6. In AWS, right click on the slave01-mysql-snap-2 snapshot and select “Create volume from snapshot”. Name the new volume something like slave02-mysql.
Another great feature of EBS snapshots is “lazy loading” as described here:
New volumes created from existing Amazon S3 snapshots load lazily in the background. This means that once a volume is created from a snapshot, there is no need to wait for all of the data to transfer from Amazon S3 to your Amazon EBS volume before your attached instance can start accessing the volume and all of its data. If your instance accesses a piece of data which hasn’t yet been loaded, the volume will immediately download the requested data from Amazon S3, and then will continue loading the rest of the volume’s data in the background.

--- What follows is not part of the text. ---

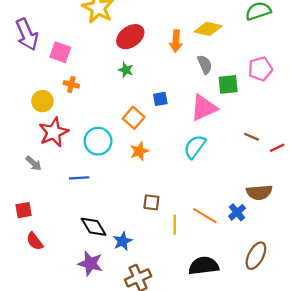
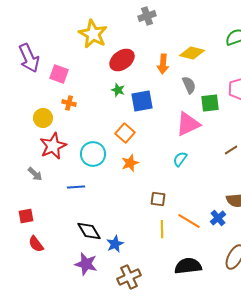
blue square: (160, 99) -> (142, 101), moved, size x1.6
brown line: (251, 137) -> (231, 150), turned -56
cyan semicircle: (195, 147) -> (180, 159), size x0.7
brown square: (151, 202) -> (158, 199), moved

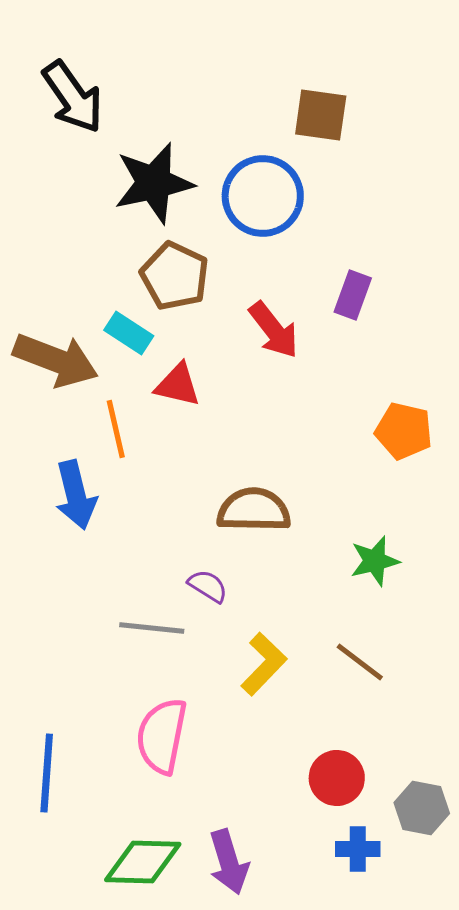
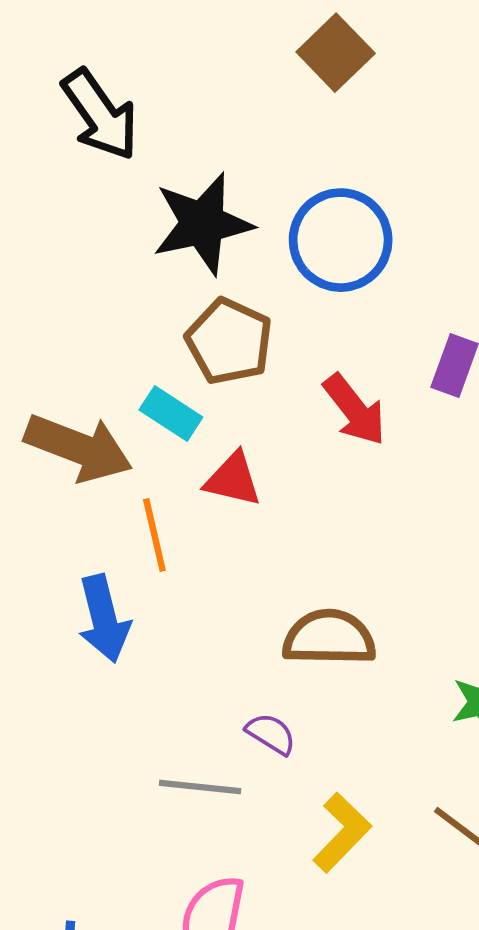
brown square: (321, 115) -> (336, 53), moved, turned 38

This means that we can proceed with the new slave setup without waiting for the new volume to be loaded … instead it will load as needed.
7. In AWS, right click on the newly created volume and attach it to the new slave02 instance.
8. Login to the slave02 instance, confirm that mysql is stopped and mount the new volume.
9. Edit /etc/my.conf and add “skip-slave-start” to the “[mysqld]” section.
10. In the mysql data directory (/var/lib/mysql by default), remove the following files:
- master.info
- relay logs (mysqld-relay-bin.*)
- relay-log.info
11. Start mysql server
12. Set replication config:
1 2 3 4 5 |
mysql> change master to master_host='YOUR_MASTER_HOST', master_user='YOUR_REPLICATION_USER', master_password='YOUR_REPLICATION_PASS', master_log_file='bin-log.001998', master_log_pos=564896522; |
13. Now start replication:
1 |
mysql> slave start; |
It may take a few minutes or more for replication on the new slave to catch up with the master. This is due to the “lazy load” on the volume created from the snapshot and the need to process the logs from the master.
Once the new slave catches up with the master then the task is complete and you have a new slave. This procedure can work with very large databases. There is no downtime on the master for this process. The existing slave is down for only a short period.